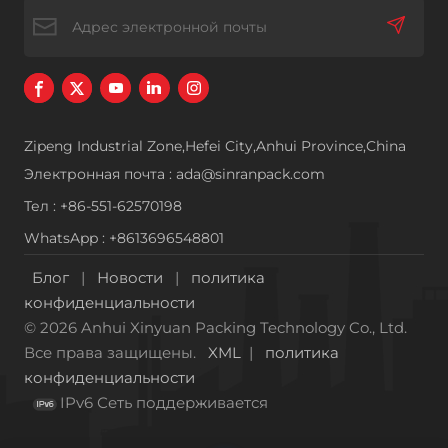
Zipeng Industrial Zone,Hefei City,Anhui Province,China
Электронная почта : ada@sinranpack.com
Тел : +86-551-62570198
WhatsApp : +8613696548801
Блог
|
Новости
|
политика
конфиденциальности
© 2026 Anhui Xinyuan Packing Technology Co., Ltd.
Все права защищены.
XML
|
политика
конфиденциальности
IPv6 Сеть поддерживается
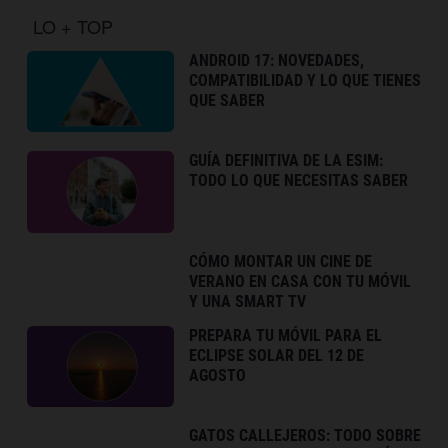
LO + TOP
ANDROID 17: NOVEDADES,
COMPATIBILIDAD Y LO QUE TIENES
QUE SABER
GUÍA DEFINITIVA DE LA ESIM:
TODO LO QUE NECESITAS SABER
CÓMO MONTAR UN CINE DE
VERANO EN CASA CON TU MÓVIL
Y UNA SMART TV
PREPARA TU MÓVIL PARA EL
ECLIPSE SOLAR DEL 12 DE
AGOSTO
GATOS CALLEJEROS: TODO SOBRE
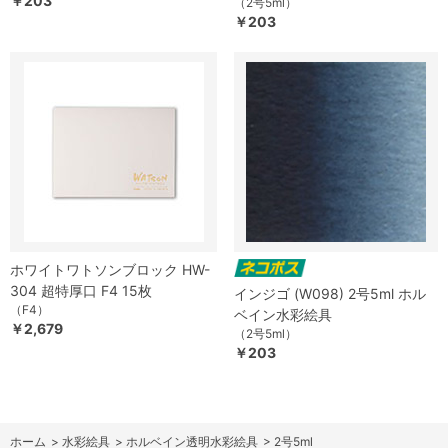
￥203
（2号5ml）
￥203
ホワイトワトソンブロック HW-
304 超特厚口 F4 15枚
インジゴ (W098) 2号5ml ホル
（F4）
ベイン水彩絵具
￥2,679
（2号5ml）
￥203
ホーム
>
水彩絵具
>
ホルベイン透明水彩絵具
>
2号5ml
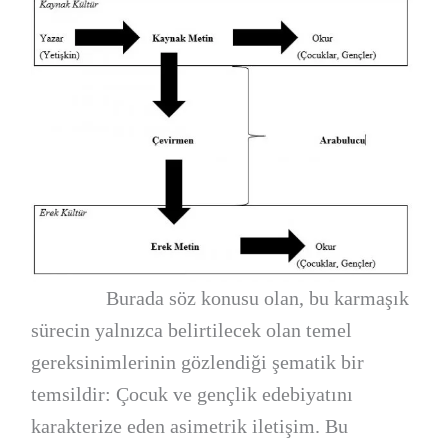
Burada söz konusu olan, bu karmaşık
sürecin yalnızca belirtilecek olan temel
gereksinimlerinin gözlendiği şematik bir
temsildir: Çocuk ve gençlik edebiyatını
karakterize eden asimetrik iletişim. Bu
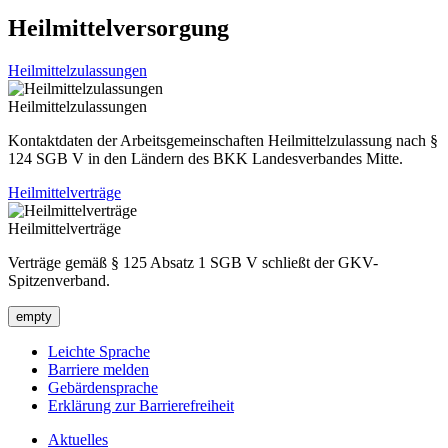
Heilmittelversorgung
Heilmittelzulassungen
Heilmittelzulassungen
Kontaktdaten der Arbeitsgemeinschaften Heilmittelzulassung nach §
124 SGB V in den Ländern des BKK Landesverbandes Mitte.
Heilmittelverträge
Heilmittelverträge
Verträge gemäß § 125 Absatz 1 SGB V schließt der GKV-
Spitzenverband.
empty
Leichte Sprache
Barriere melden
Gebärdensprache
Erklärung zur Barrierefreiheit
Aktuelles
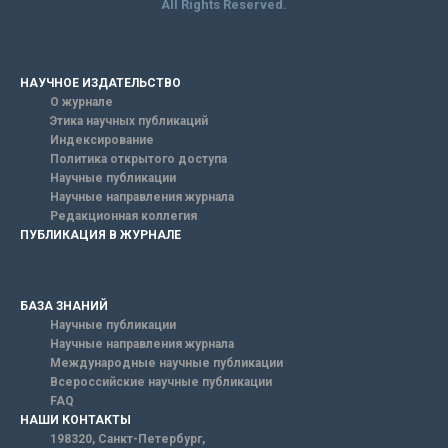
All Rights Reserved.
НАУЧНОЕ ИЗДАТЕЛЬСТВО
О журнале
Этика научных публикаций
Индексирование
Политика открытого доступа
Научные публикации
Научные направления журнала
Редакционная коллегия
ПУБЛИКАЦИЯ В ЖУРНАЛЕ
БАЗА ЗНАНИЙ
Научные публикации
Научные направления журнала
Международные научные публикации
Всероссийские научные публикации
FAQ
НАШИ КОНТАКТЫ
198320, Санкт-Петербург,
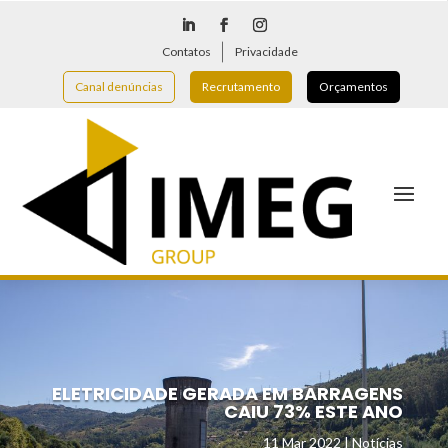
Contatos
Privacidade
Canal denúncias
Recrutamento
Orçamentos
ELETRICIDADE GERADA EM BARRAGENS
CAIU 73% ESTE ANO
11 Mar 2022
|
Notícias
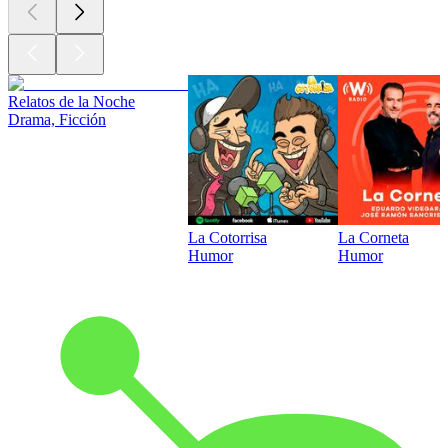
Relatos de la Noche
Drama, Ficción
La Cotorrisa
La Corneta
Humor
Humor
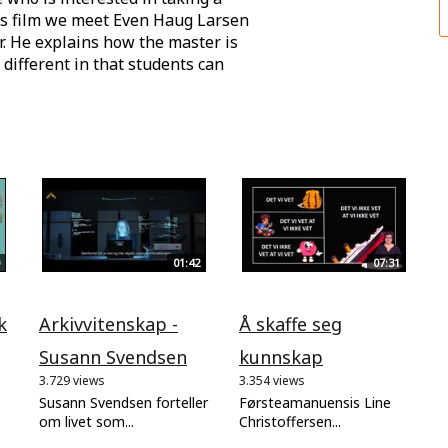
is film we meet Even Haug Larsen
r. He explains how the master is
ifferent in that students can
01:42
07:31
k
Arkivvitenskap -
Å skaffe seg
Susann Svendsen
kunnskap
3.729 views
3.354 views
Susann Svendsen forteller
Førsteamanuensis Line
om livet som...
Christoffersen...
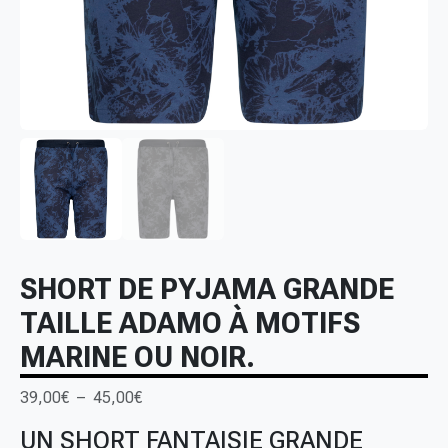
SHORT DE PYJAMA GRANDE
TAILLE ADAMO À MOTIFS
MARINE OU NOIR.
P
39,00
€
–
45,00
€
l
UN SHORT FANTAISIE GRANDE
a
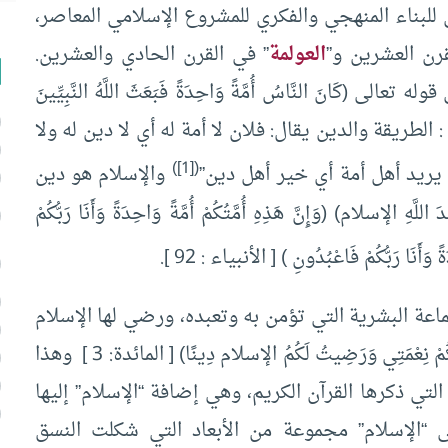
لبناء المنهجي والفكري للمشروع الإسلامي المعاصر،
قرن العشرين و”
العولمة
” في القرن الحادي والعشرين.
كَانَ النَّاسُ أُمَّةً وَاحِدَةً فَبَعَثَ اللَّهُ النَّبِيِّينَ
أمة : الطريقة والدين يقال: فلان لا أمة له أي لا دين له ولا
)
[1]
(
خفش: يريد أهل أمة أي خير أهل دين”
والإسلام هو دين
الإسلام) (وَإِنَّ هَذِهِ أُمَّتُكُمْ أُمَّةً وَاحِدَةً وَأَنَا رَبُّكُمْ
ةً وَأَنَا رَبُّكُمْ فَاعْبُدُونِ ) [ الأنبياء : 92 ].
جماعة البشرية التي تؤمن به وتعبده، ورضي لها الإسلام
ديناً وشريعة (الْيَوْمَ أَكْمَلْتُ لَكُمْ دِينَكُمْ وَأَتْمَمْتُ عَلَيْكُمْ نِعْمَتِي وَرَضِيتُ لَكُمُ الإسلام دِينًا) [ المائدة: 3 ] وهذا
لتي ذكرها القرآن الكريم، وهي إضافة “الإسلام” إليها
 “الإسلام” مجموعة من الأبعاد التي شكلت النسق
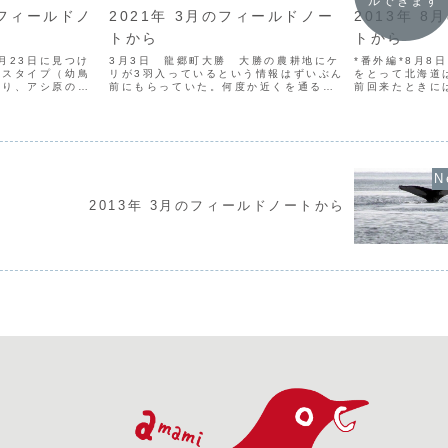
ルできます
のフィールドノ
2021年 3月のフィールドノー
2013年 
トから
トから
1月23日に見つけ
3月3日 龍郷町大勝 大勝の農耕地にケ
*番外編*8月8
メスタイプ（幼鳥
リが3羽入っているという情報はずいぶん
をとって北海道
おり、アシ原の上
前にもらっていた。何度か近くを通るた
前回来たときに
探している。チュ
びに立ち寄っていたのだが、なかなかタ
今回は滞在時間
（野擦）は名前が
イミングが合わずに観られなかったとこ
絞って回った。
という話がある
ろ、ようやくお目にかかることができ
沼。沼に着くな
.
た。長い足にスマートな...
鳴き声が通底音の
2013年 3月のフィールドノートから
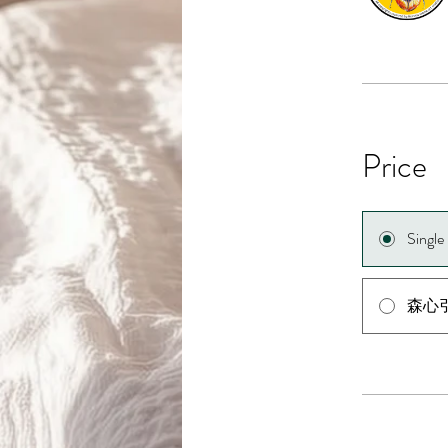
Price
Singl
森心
☆ ☆ ☆ ☆ ☆ ☆ ☆
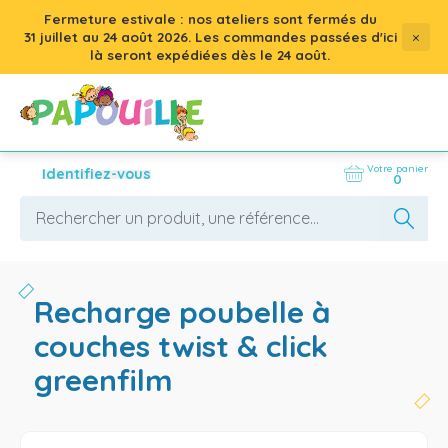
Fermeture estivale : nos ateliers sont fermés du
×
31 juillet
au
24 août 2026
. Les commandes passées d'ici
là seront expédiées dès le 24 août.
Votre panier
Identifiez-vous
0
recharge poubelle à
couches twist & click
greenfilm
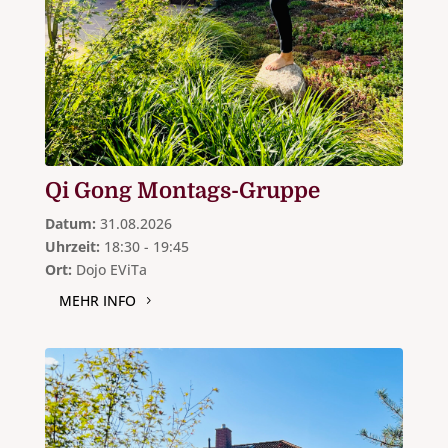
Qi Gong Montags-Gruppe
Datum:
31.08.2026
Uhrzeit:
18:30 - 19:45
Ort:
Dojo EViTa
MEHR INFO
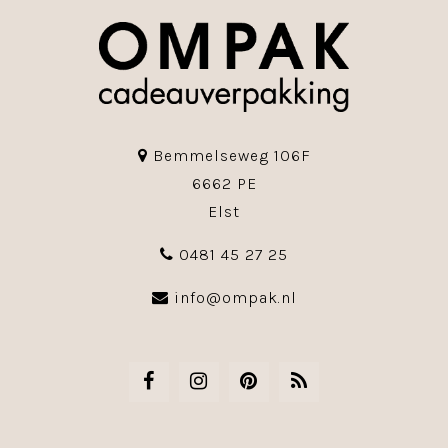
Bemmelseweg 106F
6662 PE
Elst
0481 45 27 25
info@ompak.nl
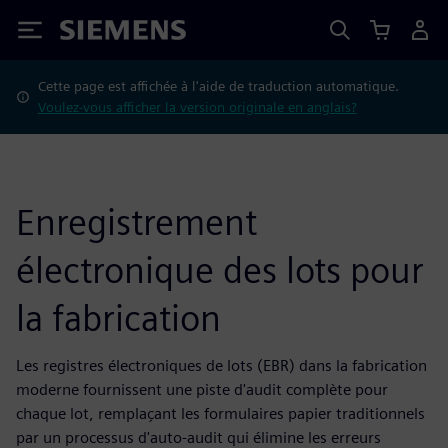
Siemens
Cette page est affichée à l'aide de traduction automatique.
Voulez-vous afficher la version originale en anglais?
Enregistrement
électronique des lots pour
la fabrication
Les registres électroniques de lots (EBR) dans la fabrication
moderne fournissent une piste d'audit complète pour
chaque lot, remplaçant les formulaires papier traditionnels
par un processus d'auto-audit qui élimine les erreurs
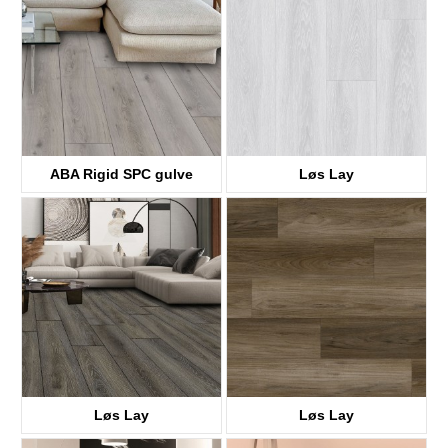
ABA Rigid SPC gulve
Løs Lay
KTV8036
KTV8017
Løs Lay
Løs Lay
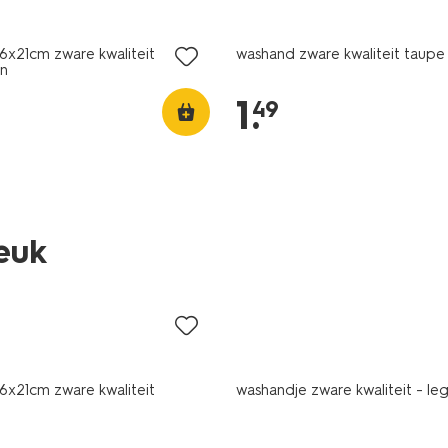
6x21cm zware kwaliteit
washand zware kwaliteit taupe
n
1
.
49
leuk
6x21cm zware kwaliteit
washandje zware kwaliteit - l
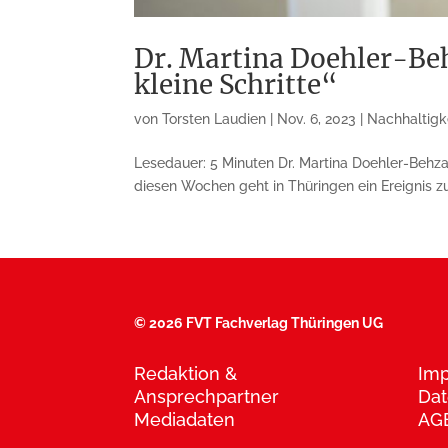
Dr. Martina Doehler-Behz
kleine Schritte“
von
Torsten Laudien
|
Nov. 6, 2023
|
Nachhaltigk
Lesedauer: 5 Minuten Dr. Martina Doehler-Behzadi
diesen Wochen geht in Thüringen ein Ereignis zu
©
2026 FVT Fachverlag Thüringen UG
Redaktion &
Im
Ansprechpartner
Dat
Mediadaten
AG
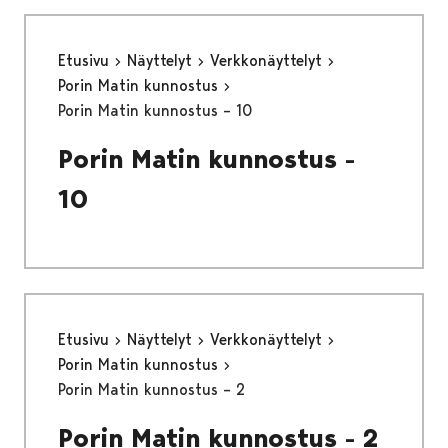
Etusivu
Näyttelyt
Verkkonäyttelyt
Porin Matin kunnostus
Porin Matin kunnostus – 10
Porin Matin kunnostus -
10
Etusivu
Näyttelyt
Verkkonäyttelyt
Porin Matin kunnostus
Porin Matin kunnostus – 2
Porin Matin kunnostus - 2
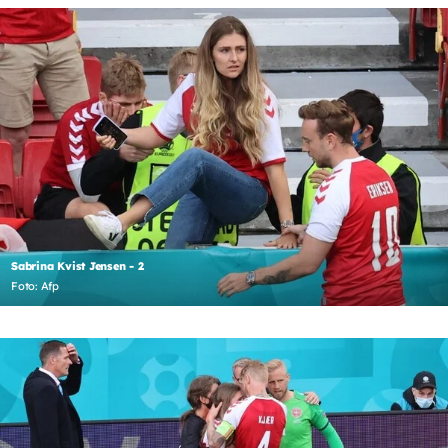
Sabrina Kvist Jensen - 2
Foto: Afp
☆ ☆ ☆ ☆ ☆ ☆ ☆
_Your instructions:_
Above this task is a listing with pictures in it. Retype only the lines from the one containing "sürecin yalnızca belirtilecek olan temel" through the one containing "124 SGB V in", both included, and not the pictures.

_Solution to this problem:_
sürecin yalnızca belirtilecek olan temel
gereksinimlerinin gözlendiği şematik bir
temsildir: Çocuk ve gençlik edebiyatını
karakterize eden asimetrik iletişim. Bu
Heilmittelversorgung
Heilmittelzulassungen
Heilmittelzulassungen
Kontaktdaten der Arbeitsgemeinschaften Heilmittelzulassung nach §
124 SGB V in den Ländern des BKK Landesverbandes Mitte.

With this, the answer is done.